Une tentation du pire qui n’est pas partagée par la plupart des manifestants de la place Tahrir, nuance l’envoyé spécial de FRANCE 24. “Cela n’est pas du tout de l’avis de beaucoup de personnes qui ne veulent pas voir l’armée reprendre le pouvoir comme elle l’avait fait après la chute du régime de Hosni Moubarak”, affirme Gallagher Fenwick.
La révolution qui a mis fin à trois décennies de régime Moubarak est dans tous les esprits sur la place Tahrir, épicentre de la révolte de janvier 2011. “C’est une deuxième révolution et elle va partir d’ici, car Tahrir en est le symbole”, affirme ainsi à l’AFP Ibrahim Hammouda, un charpentier venu de Damiette, sur la côté méditerranéenne, pour se joindre aux manifestants dans la capitale.
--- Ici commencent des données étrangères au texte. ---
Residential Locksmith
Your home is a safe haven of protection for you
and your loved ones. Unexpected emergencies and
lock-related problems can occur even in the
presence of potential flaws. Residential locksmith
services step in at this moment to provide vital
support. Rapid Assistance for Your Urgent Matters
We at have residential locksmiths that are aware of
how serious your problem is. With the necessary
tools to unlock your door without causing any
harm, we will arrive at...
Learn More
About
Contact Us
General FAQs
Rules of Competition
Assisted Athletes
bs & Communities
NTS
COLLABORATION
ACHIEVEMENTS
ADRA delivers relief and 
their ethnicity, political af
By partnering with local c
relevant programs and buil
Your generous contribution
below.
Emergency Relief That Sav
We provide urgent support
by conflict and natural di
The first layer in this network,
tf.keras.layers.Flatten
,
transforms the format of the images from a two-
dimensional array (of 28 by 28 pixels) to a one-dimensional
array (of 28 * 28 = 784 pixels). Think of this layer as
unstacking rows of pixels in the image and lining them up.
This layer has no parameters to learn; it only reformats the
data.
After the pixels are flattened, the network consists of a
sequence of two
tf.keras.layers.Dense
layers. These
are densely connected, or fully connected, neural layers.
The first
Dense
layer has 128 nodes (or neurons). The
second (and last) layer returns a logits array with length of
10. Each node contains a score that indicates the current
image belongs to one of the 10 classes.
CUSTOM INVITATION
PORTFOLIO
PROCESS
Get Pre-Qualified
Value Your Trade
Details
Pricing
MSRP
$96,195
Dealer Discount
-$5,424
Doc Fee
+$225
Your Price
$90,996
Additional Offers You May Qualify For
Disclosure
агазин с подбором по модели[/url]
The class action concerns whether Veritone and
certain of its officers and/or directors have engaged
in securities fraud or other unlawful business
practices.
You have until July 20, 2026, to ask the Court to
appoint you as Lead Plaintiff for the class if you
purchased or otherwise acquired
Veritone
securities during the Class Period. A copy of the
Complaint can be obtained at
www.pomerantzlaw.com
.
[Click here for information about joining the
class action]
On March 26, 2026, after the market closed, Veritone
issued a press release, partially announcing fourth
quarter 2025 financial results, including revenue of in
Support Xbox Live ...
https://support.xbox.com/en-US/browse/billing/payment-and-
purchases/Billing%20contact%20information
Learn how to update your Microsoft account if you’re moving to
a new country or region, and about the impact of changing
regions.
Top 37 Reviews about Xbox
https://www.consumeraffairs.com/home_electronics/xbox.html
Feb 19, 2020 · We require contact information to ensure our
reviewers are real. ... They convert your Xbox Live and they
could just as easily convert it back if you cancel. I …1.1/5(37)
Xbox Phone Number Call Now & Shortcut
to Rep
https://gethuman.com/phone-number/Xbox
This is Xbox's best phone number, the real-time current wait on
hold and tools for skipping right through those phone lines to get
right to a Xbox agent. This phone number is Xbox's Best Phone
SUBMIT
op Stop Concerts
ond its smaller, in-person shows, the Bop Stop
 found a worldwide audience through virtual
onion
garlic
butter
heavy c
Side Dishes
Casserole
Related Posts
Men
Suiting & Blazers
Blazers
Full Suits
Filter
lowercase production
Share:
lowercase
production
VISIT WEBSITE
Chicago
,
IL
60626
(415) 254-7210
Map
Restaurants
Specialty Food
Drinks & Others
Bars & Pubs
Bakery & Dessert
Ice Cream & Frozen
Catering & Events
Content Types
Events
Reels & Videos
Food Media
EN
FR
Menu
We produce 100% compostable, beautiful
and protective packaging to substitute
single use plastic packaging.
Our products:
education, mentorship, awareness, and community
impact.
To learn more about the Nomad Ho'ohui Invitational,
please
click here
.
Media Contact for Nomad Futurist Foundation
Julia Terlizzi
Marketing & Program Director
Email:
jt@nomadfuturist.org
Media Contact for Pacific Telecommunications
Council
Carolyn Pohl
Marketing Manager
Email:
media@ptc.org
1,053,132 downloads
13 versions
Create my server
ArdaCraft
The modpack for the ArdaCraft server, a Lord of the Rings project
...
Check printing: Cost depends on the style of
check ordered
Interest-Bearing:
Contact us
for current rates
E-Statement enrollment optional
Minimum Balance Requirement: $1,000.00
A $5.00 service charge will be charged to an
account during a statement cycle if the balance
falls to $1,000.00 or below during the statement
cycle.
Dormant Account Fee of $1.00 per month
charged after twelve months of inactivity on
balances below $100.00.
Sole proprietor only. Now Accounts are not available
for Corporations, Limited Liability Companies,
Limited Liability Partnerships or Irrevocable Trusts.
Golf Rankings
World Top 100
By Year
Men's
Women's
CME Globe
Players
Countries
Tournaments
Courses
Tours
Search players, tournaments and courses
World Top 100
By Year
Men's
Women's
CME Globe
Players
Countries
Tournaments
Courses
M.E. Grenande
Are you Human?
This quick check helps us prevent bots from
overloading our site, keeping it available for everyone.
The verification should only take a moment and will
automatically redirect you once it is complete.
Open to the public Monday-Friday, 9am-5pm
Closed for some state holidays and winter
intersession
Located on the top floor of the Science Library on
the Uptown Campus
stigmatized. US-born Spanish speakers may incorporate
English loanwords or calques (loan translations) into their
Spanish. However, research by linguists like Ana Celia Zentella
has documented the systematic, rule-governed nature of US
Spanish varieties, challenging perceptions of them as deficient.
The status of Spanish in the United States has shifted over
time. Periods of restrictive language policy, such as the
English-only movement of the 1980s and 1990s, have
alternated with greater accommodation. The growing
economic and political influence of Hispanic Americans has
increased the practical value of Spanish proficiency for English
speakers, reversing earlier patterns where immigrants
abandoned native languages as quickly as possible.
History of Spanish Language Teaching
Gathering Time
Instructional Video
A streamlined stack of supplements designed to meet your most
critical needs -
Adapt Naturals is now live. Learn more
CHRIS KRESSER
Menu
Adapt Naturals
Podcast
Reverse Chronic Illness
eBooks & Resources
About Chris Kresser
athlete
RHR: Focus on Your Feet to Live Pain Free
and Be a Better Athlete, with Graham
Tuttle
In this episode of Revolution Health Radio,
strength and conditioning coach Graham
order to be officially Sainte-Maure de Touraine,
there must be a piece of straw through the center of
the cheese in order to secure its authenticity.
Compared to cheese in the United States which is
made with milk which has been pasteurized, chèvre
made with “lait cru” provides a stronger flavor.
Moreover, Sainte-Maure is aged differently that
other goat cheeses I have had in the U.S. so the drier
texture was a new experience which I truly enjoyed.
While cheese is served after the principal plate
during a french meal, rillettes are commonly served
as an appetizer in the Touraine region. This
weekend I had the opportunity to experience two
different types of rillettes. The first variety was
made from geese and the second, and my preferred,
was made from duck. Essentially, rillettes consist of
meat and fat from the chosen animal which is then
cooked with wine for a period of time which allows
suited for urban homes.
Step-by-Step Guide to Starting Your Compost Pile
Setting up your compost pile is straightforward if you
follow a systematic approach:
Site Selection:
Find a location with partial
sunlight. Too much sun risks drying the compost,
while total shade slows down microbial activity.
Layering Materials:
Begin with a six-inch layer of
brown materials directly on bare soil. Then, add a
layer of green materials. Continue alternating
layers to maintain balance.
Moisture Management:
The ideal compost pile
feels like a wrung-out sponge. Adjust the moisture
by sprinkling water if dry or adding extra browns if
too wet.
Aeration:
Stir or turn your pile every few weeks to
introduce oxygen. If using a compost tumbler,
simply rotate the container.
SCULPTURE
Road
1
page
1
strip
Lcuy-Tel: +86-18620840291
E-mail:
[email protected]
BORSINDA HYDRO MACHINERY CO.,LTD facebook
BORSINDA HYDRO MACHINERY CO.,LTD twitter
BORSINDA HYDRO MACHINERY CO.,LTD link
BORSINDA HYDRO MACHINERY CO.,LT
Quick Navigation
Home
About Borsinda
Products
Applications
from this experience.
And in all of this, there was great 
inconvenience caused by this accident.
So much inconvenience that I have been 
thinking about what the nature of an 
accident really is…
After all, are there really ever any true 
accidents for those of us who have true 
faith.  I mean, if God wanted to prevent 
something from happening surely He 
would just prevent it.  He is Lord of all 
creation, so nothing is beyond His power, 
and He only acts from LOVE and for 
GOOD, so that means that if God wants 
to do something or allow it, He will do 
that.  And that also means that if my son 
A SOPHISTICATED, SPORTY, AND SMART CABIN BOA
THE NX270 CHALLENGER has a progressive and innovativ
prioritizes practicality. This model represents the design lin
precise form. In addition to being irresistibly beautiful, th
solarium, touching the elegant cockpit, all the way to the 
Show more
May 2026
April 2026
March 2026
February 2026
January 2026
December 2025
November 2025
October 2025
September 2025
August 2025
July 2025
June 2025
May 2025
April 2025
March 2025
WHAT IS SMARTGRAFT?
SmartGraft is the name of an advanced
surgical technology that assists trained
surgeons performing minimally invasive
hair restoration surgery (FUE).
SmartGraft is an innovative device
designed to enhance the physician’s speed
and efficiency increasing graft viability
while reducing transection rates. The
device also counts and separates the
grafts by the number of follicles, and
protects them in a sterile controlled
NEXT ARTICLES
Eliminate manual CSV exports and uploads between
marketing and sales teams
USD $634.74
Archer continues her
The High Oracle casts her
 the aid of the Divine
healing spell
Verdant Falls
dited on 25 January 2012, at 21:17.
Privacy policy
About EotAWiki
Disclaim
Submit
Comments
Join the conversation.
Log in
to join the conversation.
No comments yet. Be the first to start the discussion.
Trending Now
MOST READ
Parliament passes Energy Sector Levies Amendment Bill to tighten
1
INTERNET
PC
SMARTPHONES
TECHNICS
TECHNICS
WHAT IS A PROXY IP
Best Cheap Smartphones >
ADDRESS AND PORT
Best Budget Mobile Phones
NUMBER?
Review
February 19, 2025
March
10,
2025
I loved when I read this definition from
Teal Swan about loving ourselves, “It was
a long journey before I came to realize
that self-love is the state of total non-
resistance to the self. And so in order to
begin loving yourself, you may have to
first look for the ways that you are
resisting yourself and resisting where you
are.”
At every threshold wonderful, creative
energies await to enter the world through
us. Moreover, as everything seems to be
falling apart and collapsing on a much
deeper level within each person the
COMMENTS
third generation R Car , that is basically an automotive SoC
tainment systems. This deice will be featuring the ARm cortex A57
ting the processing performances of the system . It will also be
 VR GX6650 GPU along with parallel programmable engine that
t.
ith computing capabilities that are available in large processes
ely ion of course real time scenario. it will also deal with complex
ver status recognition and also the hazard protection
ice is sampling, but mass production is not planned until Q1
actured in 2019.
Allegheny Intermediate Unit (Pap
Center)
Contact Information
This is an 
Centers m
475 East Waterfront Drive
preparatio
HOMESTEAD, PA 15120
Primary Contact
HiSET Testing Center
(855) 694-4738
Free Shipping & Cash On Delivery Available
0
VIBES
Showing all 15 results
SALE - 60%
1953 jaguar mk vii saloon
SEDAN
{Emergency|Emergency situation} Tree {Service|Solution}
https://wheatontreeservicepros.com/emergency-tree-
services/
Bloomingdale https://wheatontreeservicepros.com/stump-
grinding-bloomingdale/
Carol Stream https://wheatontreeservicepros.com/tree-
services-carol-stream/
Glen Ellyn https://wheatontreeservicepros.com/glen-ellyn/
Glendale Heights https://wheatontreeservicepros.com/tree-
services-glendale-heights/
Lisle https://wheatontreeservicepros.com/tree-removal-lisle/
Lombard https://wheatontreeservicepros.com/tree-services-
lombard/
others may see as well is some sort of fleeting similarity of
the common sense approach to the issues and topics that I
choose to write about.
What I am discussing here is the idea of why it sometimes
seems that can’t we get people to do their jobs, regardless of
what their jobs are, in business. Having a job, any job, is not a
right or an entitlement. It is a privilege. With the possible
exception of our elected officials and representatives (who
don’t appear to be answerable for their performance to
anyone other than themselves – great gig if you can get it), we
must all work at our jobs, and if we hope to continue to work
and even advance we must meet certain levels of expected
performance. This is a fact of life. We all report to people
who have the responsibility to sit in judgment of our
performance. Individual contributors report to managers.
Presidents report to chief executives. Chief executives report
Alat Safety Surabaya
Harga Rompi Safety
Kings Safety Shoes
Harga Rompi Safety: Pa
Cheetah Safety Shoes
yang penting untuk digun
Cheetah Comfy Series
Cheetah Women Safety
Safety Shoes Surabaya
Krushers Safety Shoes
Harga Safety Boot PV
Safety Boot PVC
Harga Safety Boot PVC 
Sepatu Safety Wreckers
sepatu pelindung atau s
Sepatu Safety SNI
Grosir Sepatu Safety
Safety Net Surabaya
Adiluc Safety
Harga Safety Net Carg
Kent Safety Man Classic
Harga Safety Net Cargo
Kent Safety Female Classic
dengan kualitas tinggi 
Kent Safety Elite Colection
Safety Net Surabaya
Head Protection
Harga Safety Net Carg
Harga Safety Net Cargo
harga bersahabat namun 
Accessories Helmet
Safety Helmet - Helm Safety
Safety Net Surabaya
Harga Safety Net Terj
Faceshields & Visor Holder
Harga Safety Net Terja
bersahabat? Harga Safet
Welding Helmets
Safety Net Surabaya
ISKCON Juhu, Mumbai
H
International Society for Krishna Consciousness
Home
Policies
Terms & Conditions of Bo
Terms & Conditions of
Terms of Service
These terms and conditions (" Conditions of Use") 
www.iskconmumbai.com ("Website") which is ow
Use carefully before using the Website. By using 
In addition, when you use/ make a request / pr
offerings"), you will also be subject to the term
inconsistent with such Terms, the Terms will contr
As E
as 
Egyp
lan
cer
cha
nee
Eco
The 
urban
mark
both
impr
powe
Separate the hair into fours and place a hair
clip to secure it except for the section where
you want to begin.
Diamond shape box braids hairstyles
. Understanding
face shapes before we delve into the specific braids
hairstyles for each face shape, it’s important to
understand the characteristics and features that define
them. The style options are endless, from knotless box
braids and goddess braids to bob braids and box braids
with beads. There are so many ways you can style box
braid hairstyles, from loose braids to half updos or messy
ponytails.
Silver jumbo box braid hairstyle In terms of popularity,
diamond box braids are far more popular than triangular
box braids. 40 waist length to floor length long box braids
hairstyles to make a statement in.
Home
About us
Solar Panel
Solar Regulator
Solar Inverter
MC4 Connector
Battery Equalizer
Évoquant la détermination des opposants qui se disent “prêts à mourir” et les longues queues à l’aéroport international du Caire, Gallagher Fenwick témoigne du climat d’inquiétude qui semble s’être abattu sur l’Égypte : “La plus haute autorité islamique du pays a prévenu que si ces deux camps tout à fait opposés ne parviennent pas à dialoguer, c’est tout simplement la menace d’une guerre civile qui pointe à l’horizon”.